Signal Processing for Malware Analysis
The goal of this project is to explore methods in Signal and Image processing for analyzing malware. Malware binaries are visualized as gray-scale images, with the observation that for many malware families, the images belonging to the same family appear very similar in layout and texture.
Visual Similarity in Malware Variants
Most of the new malware are modifications of existing malware. Thus, the variants have almost the same content. Here are some examples of malware variants from different families:
Variants of Agent.FYI Family
Variants of Dialplatform Family
There are two main observations:
- There is visual similarity in the malware variants within the families
- There is visual dis-similarity in the malware variants across the families
We exploit these visual similarities and dis-similarities and propose Image Similarity based features to the problems of Malware Classification, Detection, Retrieval and other areas.
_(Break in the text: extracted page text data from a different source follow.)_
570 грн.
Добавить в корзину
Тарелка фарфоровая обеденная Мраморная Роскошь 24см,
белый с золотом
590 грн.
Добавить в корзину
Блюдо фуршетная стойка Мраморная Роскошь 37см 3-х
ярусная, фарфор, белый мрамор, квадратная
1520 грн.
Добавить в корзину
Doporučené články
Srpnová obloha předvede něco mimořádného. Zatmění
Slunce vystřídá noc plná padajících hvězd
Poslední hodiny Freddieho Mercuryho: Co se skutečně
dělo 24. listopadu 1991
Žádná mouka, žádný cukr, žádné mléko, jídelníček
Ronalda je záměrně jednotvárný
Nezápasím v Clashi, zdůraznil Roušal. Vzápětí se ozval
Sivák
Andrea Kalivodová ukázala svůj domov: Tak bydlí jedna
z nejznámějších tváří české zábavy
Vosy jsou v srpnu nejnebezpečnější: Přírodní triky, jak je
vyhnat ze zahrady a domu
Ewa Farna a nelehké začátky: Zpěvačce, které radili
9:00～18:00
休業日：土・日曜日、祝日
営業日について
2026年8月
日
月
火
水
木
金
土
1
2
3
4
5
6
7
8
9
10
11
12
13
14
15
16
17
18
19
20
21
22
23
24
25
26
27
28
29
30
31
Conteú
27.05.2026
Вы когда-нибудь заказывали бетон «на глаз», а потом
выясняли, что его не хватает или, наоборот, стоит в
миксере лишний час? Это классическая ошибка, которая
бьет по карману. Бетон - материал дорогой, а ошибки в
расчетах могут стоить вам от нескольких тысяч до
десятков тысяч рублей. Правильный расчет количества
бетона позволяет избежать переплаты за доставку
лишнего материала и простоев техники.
We have released the Malimg Dataset for download. Please cite our paper, Malware Images: Visualization and Automatic Classification, when using this dataset. Please follow this blog for a step-by-step tutorial on using this dataset and obtaining the results in our paper:
Malware Images Album
SARVAM: Search And RetrieVAl of Malware
SARVAM is a demonstration of a simple and effective technique for visualizing and classifying malware using image processing. It is a content based malware image search and retrieval system, which we made publicly accessible for researchers and security professionals to upload a malware query and find its best match.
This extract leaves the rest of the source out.